To date, the only prospective study adopting the SRS criteria for outcome evaluation in juvenile scoliosis has been performed in patients treated with Dynamic SpineCor bracing[33]. Fifty-seven% of cases reached a curve correction or stabilization. However, 37% of patients needed surgical fusion while receiving treatment (26.3% with curves < 25° and 51.8% with curves > 25°).

Comparing our series to the findings reported above, we showed 75% of correction and only 5% of surgery in a larger sample of patients and with different braces. Furthermore, significant correction was detected both for CM and TA, demonstrating the efficacy of treatment on both parameters.

The greatest correction was observed in cases treated with PASB (lumbar and thoraco-lumbar curves), with none of the patients showing curve progression (>5°) at follow-up. In addition, correction was achieved early during treatment. This might have occurred because in the initial phase bracing acts mostly on the elastic component of the curve, leading to an early, substantial correction. However, derotation and vertebral remodeling proceed during the entire course of treatment, ensuring further curve correction and its maintenance over time.

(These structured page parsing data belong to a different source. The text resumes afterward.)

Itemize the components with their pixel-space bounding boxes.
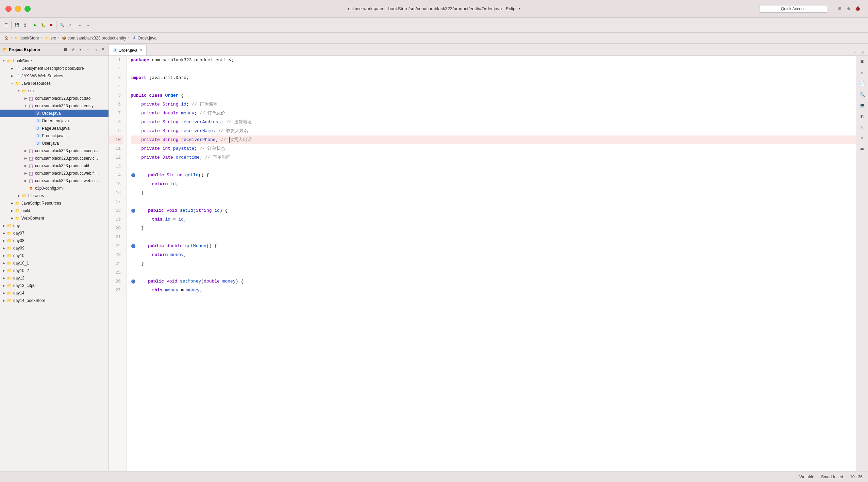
- tree-item-day08[interactable]: ▶ 📁 day08: [0, 237, 108, 244]
- tree-item-orderitem[interactable]: J OrderItem.java: [0, 117, 108, 125]
- breadcrumb-src[interactable]: 📁 src: [45, 36, 56, 41]
- tree-item-day13[interactable]: ▶ 📁 day13_c3p0: [0, 282, 108, 289]
- tree-item-libraries[interactable]: ▶ 📁 Libraries: [0, 192, 108, 199]
- help-button[interactable]: ?: [66, 20, 73, 30]
- tree-item-day14-bookstore[interactable]: ▶ 📁 day14_bookStore: [0, 297, 108, 304]
- tree-item-util[interactable]: ▶ ◫ com.samblack323.product.util: [0, 162, 108, 170]
- code-line-20[interactable]: }: [131, 224, 856, 233]
- sidebar-tree[interactable]: ▾ 📁 bookStore ▶ 📄 Deployment Descriptor:…: [0, 56, 108, 471]
- tree-expand-day14[interactable]: ▶: [1, 291, 6, 295]
- rs-icon-monitor[interactable]: 💻: [857, 101, 867, 110]
- tree-item-day[interactable]: ▶ 📁 day: [0, 222, 108, 229]
- tree-expand-day08[interactable]: ▶: [1, 239, 6, 242]
- code-line-8[interactable]: private String receiverAddress; // 送货地址: [131, 118, 856, 127]
- tree-item-src[interactable]: ▾ 📁 src: [0, 87, 108, 95]
- code-line-2[interactable]: [131, 65, 856, 74]
- tree-expand-day13[interactable]: ▶: [1, 284, 6, 287]
- code-line-21[interactable]: [131, 233, 856, 242]
- tree-expand-day12[interactable]: ▶: [1, 276, 6, 280]
- tree-item-entity[interactable]: ▾ ◫ com.samblack323.product.entity: [0, 102, 108, 110]
- back-button[interactable]: ←: [77, 20, 84, 30]
- tree-item-build[interactable]: ▶ 📁 build: [0, 207, 108, 214]
- editor-minimize-btn[interactable]: −: [852, 49, 858, 55]
- code-line-25[interactable]: [131, 268, 856, 277]
- close-button[interactable]: [5, 6, 12, 12]
- tree-expand-entity[interactable]: ▾: [23, 104, 28, 108]
- sidebar-collapse-btn[interactable]: ⊟: [62, 47, 68, 53]
- tree-expand-bookstore[interactable]: ▾: [1, 59, 6, 63]
- tree-expand-web-fil[interactable]: ▶: [23, 172, 28, 175]
- code-line-3[interactable]: import java.util.Date;: [131, 74, 856, 82]
- tree-item-jaxws[interactable]: ▶ 📄 JAX-WS Web Services: [0, 72, 108, 80]
- tree-item-dao[interactable]: ▶ ◫ com.samblack323.product.dao: [0, 95, 108, 102]
- tree-expand-day14-bookstore[interactable]: ▶: [1, 299, 6, 302]
- sidebar-link-btn[interactable]: ⇌: [70, 47, 76, 53]
- tree-expand-day10-1[interactable]: ▶: [1, 261, 6, 265]
- rs-icon-search[interactable]: 🔍: [857, 90, 867, 99]
- tree-item-day10-2[interactable]: ▶ 📁 day10_2: [0, 267, 108, 274]
- editor-maximize-btn[interactable]: □: [859, 49, 865, 55]
- print-button[interactable]: 🖨: [21, 20, 28, 30]
- rs-icon-table[interactable]: ⊞: [857, 123, 867, 132]
- maximize-button[interactable]: [24, 6, 31, 12]
- tree-item-webcontent[interactable]: ▶ 📁 WebContent: [0, 214, 108, 222]
- tree-item-java-resources[interactable]: ▾ 📁 Java Resources: [0, 80, 108, 87]
- sidebar-menu-btn[interactable]: ▾: [77, 47, 83, 53]
- tree-expand-dao[interactable]: ▶: [23, 97, 28, 100]
- code-line-27[interactable]: this.money = money;: [131, 286, 856, 295]
- tree-item-web-fil[interactable]: ▶ ◫ com.samblack323.product.web.fil...: [0, 170, 108, 177]
- tree-item-day10[interactable]: ▶ 📁 day10: [0, 252, 108, 259]
- code-line-22[interactable]: public double getMoney() {: [131, 242, 856, 251]
- tree-expand-web-sc[interactable]: ▶: [23, 179, 28, 182]
- code-line-10[interactable]: private String receiverPhone; // 收货人电话: [131, 135, 856, 144]
- code-line-5[interactable]: public class Order {: [131, 91, 856, 100]
- tree-item-web-sc[interactable]: ▶ ◫ com.samblack323.product.web.sc...: [0, 177, 108, 184]
- code-line-11[interactable]: private int paystate; // 订单状态: [131, 144, 856, 153]
- tree-expand-java-resources[interactable]: ▾: [10, 82, 14, 85]
- tree-expand-build[interactable]: ▶: [10, 209, 14, 212]
- rs-icon-collapse[interactable]: ≡: [857, 133, 867, 143]
- quick-access-input[interactable]: Quick Access: [759, 5, 827, 13]
- run-button[interactable]: ▶: [32, 20, 39, 30]
- code-line-23[interactable]: return money;: [131, 251, 856, 259]
- code-line-12[interactable]: private Date ordertime; // 下单时间: [131, 153, 856, 162]
- tree-expand-day10[interactable]: ▶: [1, 254, 6, 257]
- code-content[interactable]: package com.samblack323.product.entity; …: [127, 56, 856, 471]
- tree-item-deployment[interactable]: ▶ 📄 Deployment Descriptor: bookStore: [0, 65, 108, 72]
- tree-expand-src[interactable]: ▾: [16, 89, 21, 93]
- layout-grid-icon[interactable]: ⊞: [836, 5, 844, 13]
- tree-item-order-java[interactable]: J Order.java: [0, 110, 108, 117]
- rs-icon-ju[interactable]: Ju: [857, 144, 867, 154]
- tree-expand-day07[interactable]: ▶: [1, 231, 6, 235]
- sidebar-maximize-btn[interactable]: □: [92, 47, 98, 53]
- tree-item-user[interactable]: J User.java: [0, 140, 108, 147]
- tree-item-day10-1[interactable]: ▶ 📁 day10_1: [0, 259, 108, 267]
- search-button[interactable]: 🔍: [58, 20, 66, 30]
- code-line-4[interactable]: [131, 82, 856, 91]
- forward-button[interactable]: →: [84, 20, 91, 30]
- tree-item-c3p0[interactable]: X c3p0-config.xml: [0, 184, 108, 192]
- code-line-18[interactable]: public void setId(String id) {: [131, 206, 856, 215]
- breadcrumb-package[interactable]: 📦 com.samblack323.product.entity: [62, 36, 126, 41]
- tab-order-java[interactable]: J Order.java ✕: [109, 45, 147, 55]
- rs-icon-1[interactable]: ≡: [857, 57, 867, 67]
- code-line-15[interactable]: return id;: [131, 180, 856, 189]
- tree-item-excep[interactable]: ▶ ◫ com.samblack323.product.excep...: [0, 147, 108, 155]
- tree-expand-servic[interactable]: ▶: [23, 157, 28, 160]
- code-line-13[interactable]: [131, 162, 856, 171]
- tree-expand-day09[interactable]: ▶: [1, 246, 6, 250]
- code-line-24[interactable]: }: [131, 259, 856, 268]
- breadcrumb-home[interactable]: 🏠: [4, 36, 9, 41]
- code-line-19[interactable]: this.id = id;: [131, 215, 856, 224]
- sidebar-minimize-btn[interactable]: −: [85, 47, 91, 53]
- code-line-14[interactable]: public String getId() {: [131, 171, 856, 180]
- tree-expand-libraries[interactable]: ▶: [16, 194, 21, 197]
- code-line-16[interactable]: }: [131, 189, 856, 197]
- tree-expand-deployment[interactable]: ▶: [10, 67, 14, 70]
- code-line-7[interactable]: private double money; // 订单总价: [131, 109, 856, 118]
- tree-item-day12[interactable]: ▶ 📁 day12: [0, 274, 108, 282]
- stop-button[interactable]: ⏹: [48, 20, 54, 30]
- code-line-6[interactable]: private String id; // 订单编号: [131, 100, 856, 109]
- breadcrumb-bookstore[interactable]: 📁 bookStore: [14, 36, 39, 41]
- tree-expand-day10-2[interactable]: ▶: [1, 269, 6, 272]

With regard to curve severity, it is worth noting that patients with curves under 30° obtained a correction in 83% of cases (incidence of surgery: 1.6%), while curves over 30° reached a correction in 72.2% of cases, with surgery recommended in 5.5% of patients. These results cannot be explained only by mechanical aspects. Indeed, the response of the scoliotic spine to the actions exerted by the orthosis is determined by two factors: the ability to remodel the vertebrae (in accordance with the law of Hueter-Volkman) and the suitability of visco-elastic structures to respond adequately to the action of bracing. Any mechanical strain appears inadequate to promote the remodeling process without an adequate visco-elastic response of the structures involved. Therefore, the discs included in the scoliotic curve must be able to work in the field of linear elasticity. The state of disc’s hysteresis, in fact, would make it unable to transmit effective actions for recovery of the deformity[40, 41]. Hence, the greater the rotation of the curve, the less the capacity of its correction. Therefore the early diagnosis of scoliosis is very important and to facilitate early administration of conservative treatments we can use school screening that is predictive and sensitive tool with a low referral rate[42, 43].

About the patients who abandoned the treatment the results showed a progression of curve, at the time of discontinuation, only in the 11% of cases. Therefore, were not the results to send away the patient but, probably, the trouble of a long term treatment. In particular the failure rate of treatment including the dropouts is 24% but the surgical rate is 12%.


The results obtained in this prospective study clearly show that brace treatment (PASB, Lyon and Milwaukee) can alter the natural history of JIS and that the correction appears to be maintained over the long term. The treatment appears to be more effective with curves under 30° (incidence of surgery: 1.6%) than curves over 30° (incidence of surgery: 5.5%) but compared to the natural history of disease both are better. Moreover these results confirm that the adoption of conservative approaches based on the SOSORT and SRS guidelines produce better results. Nonetheless, these results highlight the necessity for new studies to evaluate the effectiveness of conservative treatment in Juvenile idiopathic scoliosis in curves over 40 degrees.